A distanza di un anno dall’inizio del tour, presso i vari soggetti istituzionali, arriva il chiarimento, tanto atteso dal ministero dello Sviluppo Economico e Unioncamere, che fa una netta distinzione tra lavanderie tradizionali e lavanderie self service.
Ma andiamo con ordine. A maggio dell’anno scorso, CNA Tintolavanderie inizia a bussare alle porte dei vari enti: Regione Marche, in quanto regione capofila per la Conferenza Stato Regioni, Unioncamere Nazionale, l’ente pubblico che unisce e rappresenta istituzionalmente il sistema camerale italiano, ANCI, l’Associazione Nazionale dei Comuni Italiani, gli enti locali deputati ad effettuare i controlli. L’ultima tappa nel mese di settembre, al Ministero dello Sviluppo Economico, l’amministrazione competente in materia di legislazione di settore. Obiettivo degli incontri: fare chiarezza e mettere un freno al fenomeno all’abusivismo nel settore da parte delle lavanderie self service che erogano, in maniera impropria, servizi di manutenzione dei capi.
Una prassi ormai consolidata quella di entrare nel settore con un’attività self service, così da aggirare i vincoli dettati dalla normativa stessa, e nel tempo aggiungere, attraverso una semplice modifica camerale, un’attività di stireria o sartoria, con l’obiettivo di legittimare la presenza di un operatore che di fatto presta un servizio di assistenza completa alla clientela.

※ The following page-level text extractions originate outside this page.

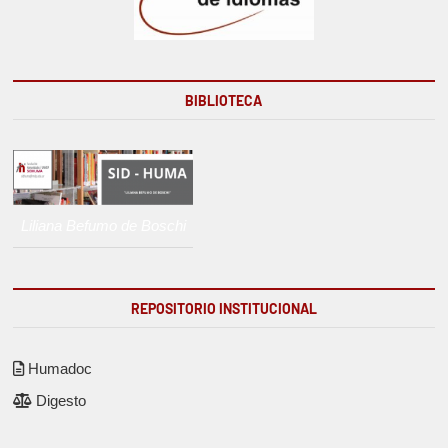
BIBLIOTECA
Liliana Befumo de Boschi
REPOSITORIO INSTITUCIONAL
Humadoc
Digesto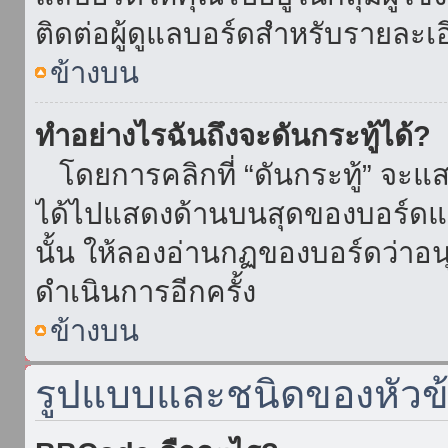
ติดต่อผู้ดูแลบอร์ดสำหรับรายละเ
ข้างบน
ทำอย่างไรฉันถึงจะดันกระทู้ได้?
โดยการคลิกที่ “ดันกระทู้” จะแสดง
ได้ไปแสดงด้านบนสุดของบอร์ดแล้
นั้น ให้ลองอ่านกฏของบอร์ดว่าอน
ดำเนินการอีกครั้ง
ข้างบน
รูปแบบและชนิดของหัวข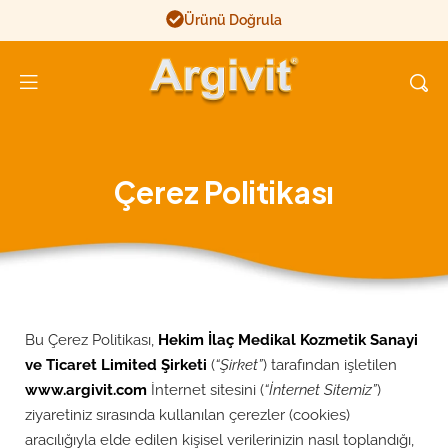
Ürünü Doğrula
Argivit
Çerez Politikası
Bu Çerez Politikası,
Hekim İlaç Medikal Kozmetik Sanayi
ve Ticaret Limited Şirketi
(
“Şirket”
) tarafından işletilen
www.argivit.com
İnternet sitesini (
“İnternet Sitemiz”
)
ziyaretiniz sırasında kullanılan çerezler (cookies)
aracılığıyla elde edilen kişisel verilerinizin nasıl toplandığı,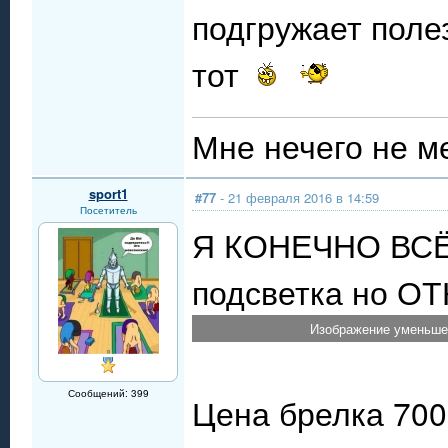
подгружает пол
тот
Мне нечего не м
sport1
#77
- 21 февраля 2016 в 14:59
Посетитель
Я КОНЕЧНО ВСЁ 
подсветка но О
Изображение уменьшен
Сообщений: 399
Цена брелка 7000 р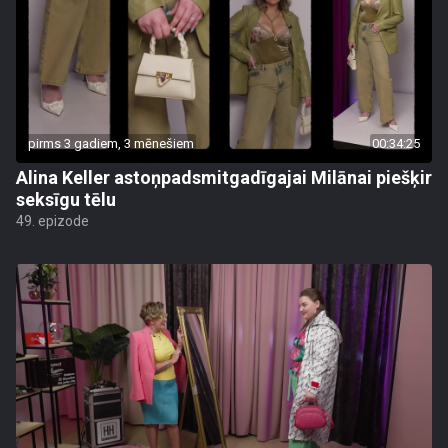
pirms 3 gadiem, 3 mēnešiem
00:34:25
Alina Keller astoņpadsmitgadīgajai Milānai piešķir
seksīgu tēlu
49. epizode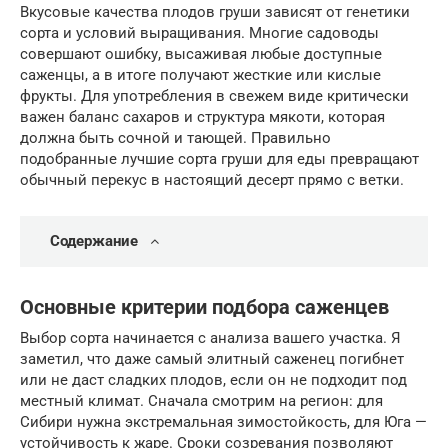
Вкусовые качества плодов груши зависят от генетики
сорта и условий выращивания. Многие садоводы
совершают ошибку, высаживая любые доступные
саженцы, а в итоге получают жесткие или кислые
фрукты. Для употребления в свежем виде критически
важен баланс сахаров и структура мякоти, которая
должна быть сочной и тающей. Правильно
подобранные лучшие сорта груши для еды превращают
обычный перекус в настоящий десерт прямо с ветки.
Содержание
Основные критерии подбора саженцев
Выбор сорта начинается с анализа вашего участка. Я
заметил, что даже самый элитный саженец погибнет
или не даст сладких плодов, если он не подходит под
местный климат. Сначала смотрим на регион: для
Сибири нужна экстремальная зимостойкость, для Юга —
устойчивость к жаре. Сроки созревания позволяют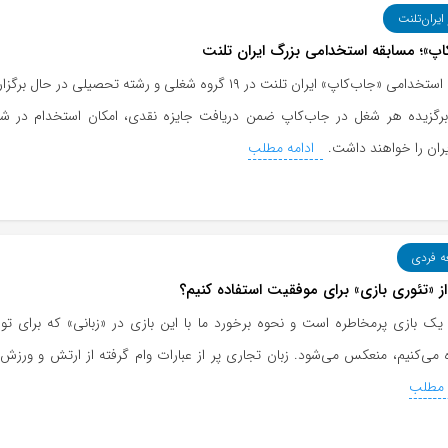
 ایران‌تلنت
اپ»؛ مسابقه استخدامی بزرگ ایران تلنت
مسابقه استخدامی «جاب‌کاپ» ایران تلنت در ۱۹ گروه شغلی و رشته تحصیلی در ح
برگزیده هر شغل در جاب‌کاپ ضمن دریافت جایزه نقدی، امکان استخدام در ش
یران را خواهند داشت.
ادامه مطلب
ه فردی
ز «تئوری بازی» برای موفقیت استفاده کنیم؟
یک بازی پرمخاطره است و نحوه برخورد ما با این بازی در «زبانی» که برای ت
 می‌کنیم، منعکس می‌شود. زبان تجاری پر از عبارات وام گرفته از ارتش و ورزش 
 مطلب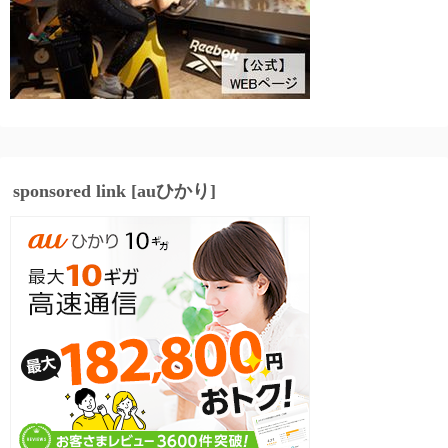
sponsored link [auひかり]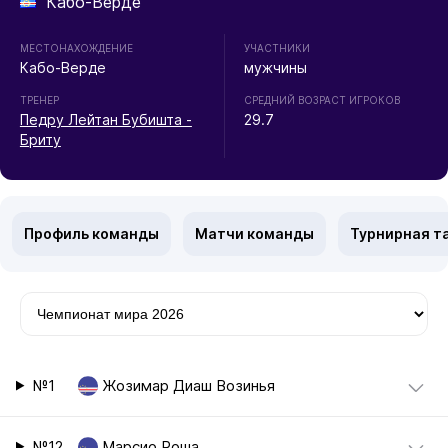
Кабо-Верде
МЕСТОНАХОЖДЕНИЕ
УЧАСТНИКИ
Кабо-Верде
мужчины
ТРЕНЕР
СРЕДНИЙ ВОЗРАСТ ИГРОКОВ
Педру Лейтан Бубишта -
29.7
Бриту
Профиль команды
Матчи команды
Турнирная т
№1
Жозимар Диаш Возинья
№12
Марсио Роша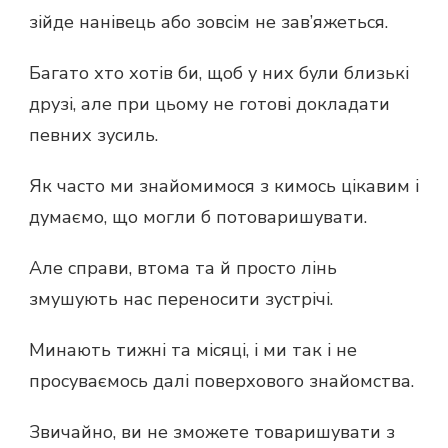
зійде нанівець або зовсім не зав’яжеться.
Багато хто хотів би, щоб у них були близькі
друзі, але при цьому не готові докладати
певних зусиль.
Як часто ми знайомимося з кимось цікавим і
думаємо, що могли б потоваришувати.
Але справи, втома та й просто лінь
змушують нас переносити зустрічі.
Минають тижні та місяці, і ми так і не
просуваємось далі поверхового знайомства.
Звичайно, ви не зможете товаришувати з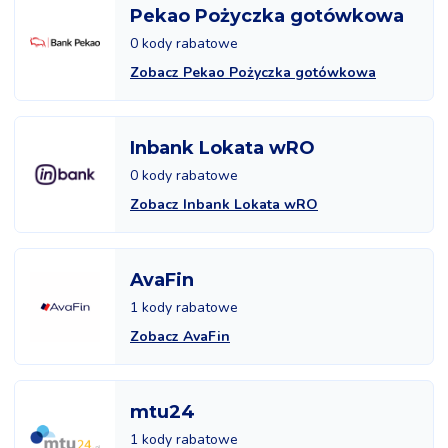
Pekao Pożyczka gotówkowa
0 kody rabatowe
Zobacz Pekao Pożyczka gotówkowa
Inbank Lokata wRO
0 kody rabatowe
Zobacz Inbank Lokata wRO
AvaFin
1 kody rabatowe
Zobacz AvaFin
mtu24
1 kody rabatowe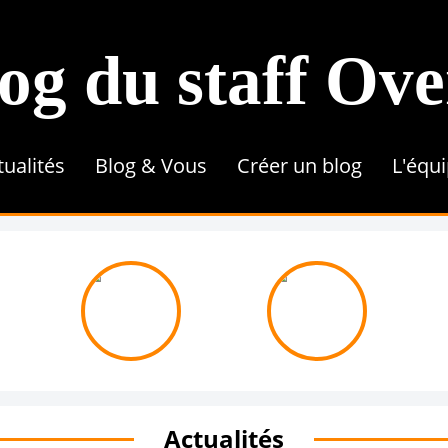
og du staff Ov
tualités
Blog & Vous
Créer un blog
L'équ
Conseils & Astuces
Référencement
Tutoriel
Contenu & Rédaction
Une 
Actualités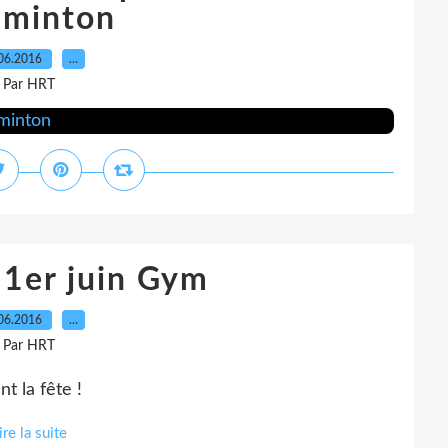
minton
06.2016
…
Par HRT
 1er juin Gym
06.2016
…
Par HRT
t la fête !
ire la suite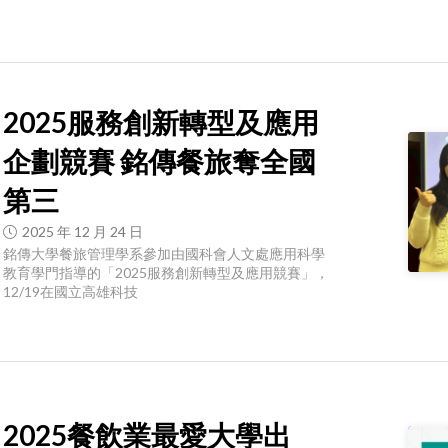
2025服務創新轉型及應用
企劃競賽 銘傳餐旅奪全國
第三
2025 年 12 月 24 日
銘傳大學餐旅管理學系參加由國科會人文處應用科學
教育學門指導的「2025服務創新轉型及應用競賽」，
12/19在國立高雄科技
2025餐飲業最愛大學出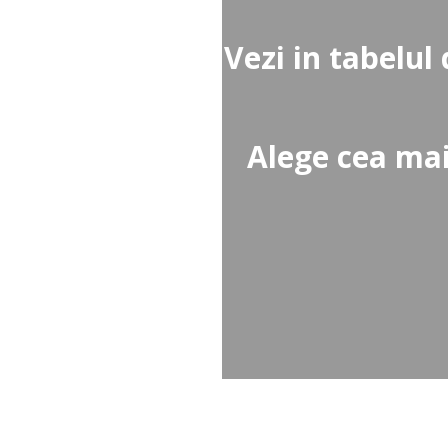
Vezi in tabelul 
Alege cea mai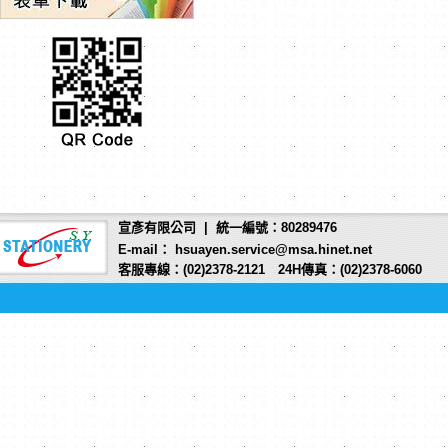
宣彥有限公司 | 統一編號：80289476
E-mail： hsuayen.service@msa.hinet.net
客服專線：(02)2378-2121 24H傳真：(02)2378-6060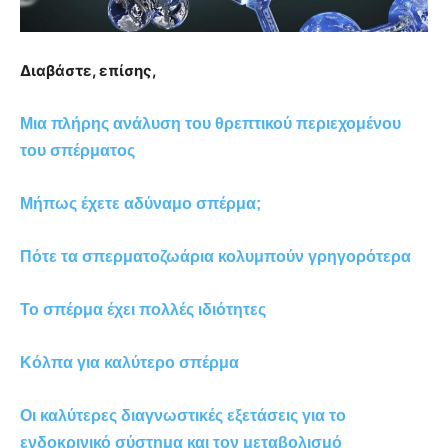
Διαβάστε, επίσης,
Μια πλήρης ανάλυση του θρεπτικού περιεχομένου
του σπέρματος
Μήπως έχετε αδύναμο σπέρμα;
Πότε τα σπερματοζωάρια κολυμπούν γρηγορότερα
Το σπέρμα έχει πολλές ιδιότητες
Κόλπα για καλύτερο σπέρμα
Οι καλύτερες διαγνωστικές εξετάσεις για το
ενδοκρινικό σύστημα και τον μεταβολισμό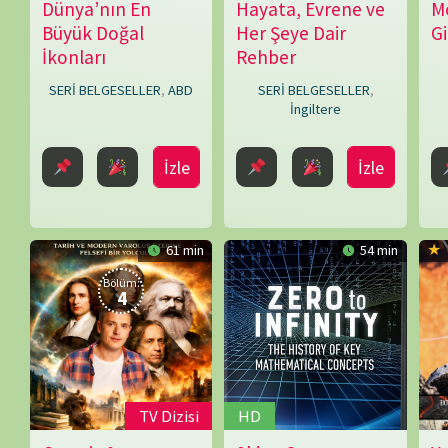
Lyndon
İngiltere
Bruce
İzle
İzle
61 min
54 min
6.7
Bölüm:
Bölüm:
4
8
TV Dizisi
HD
T
Geçmiş &
0’dan Sonsuza
Yanardağları
07.02.2022
Then
16.11.2022
Daniel
05.06.2022
Günümüz, Tarih ve
Keşfediyoru
&
McCabe
,
TEK BÖLÜMLÜK
Modern Varoluş
Now
Jaroslav
BELGESELLER
,
ABD
SERİ BELGESE
Üzerine Felsefi Bir
Savol
İngiltere
Yolculuk
SERİ BELGESELLER
,
İngiltere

Va ricordato che le lavanderie self service sono attività commerciali che mettono a disposizione l’uso di lavatrici professionali ad acqua ed essiccatoi utilizzati esclusivamente dalla clientela. Due tipologie di attività, la lavanderia tradizionale e la lavanderia self service, che devono rimanere distinte, sia perché normate in maniera diversa, sia perché offrono servizi diversi a clientele diverse.
Ed è quanto abbiamo chiesto, in un quesito, al Ministero dello Sviluppo Economico. Al fine di superare le criticità derivanti dalla normativa di riferimento e dalle successive interpretazioni, abbiamo sollecitato l’amministrazione a fornire una chiara interpretazione della fattispecie di lavanderia self service, descrivendone l’ambito di applicazione, i limiti e le differenze rispetto alla tipologia tradizionale di tintolavanderia.
Una prima risposta arriva a dicembre, e in questi giorni, a distanza di sei mesi, con un intervento chiarificatore da parte di Unioncamere, da noi sollecitato, possiamo dire di aver raggiunto un risultato importante per le imprese del settore. Nella nota inviata da Unioncamere, al MiSE e a tutte le Camere di Commercio, si legge:
“Il Ministero, nella risposta a un quesito, ha affermato che quanto previsto al comma 1 bis del decreto legislativo n. 59 del 2010, vale a dire la sola esclusione dell’obbligo di designazione del responsabile tecnico dall’applicazione della legge n. 84 del 2006 è riservata alle imprese di lavanderia dotate esclusivamente di lavatrici professionali ad acqua ed essiccatori destinati ad essere utilizzati direttamente dalla clientela previo acquisto di appositi gettoni”. Di conseguenza rimane confermato, si legge nella nota, l’obbligo di designazione del responsabile tecnico in tutti i casi in cui l’attività non sia ascrivibile alla definizione di cui sopra.
Inoltre, il Ministero ha condiviso la proposta di Unioncamere, di diffondere a tutto il sistema camerale, quanto contenuto nella nota ministeriale, in virtù “delle conseguenze che ne derivano sulle attività di controllo spettanti agli uffici camerali e al fine di assicurare un’uniforme applicazione della specifica normativa su tutto il territorio nazionale”.
Questo significa che le Camere di Commercio prenderanno atto delle differenze di carattere normativo tra le due attività e si adopereranno per le verifiche già in fase di SCIA o di modifica/integrazione della visura camerale da parte delle imprese. Questo di certo non sanerà tutte le situazioni pregresse, ma di sicuro metterà un freno a nuove iniziative non in linea con la normativa.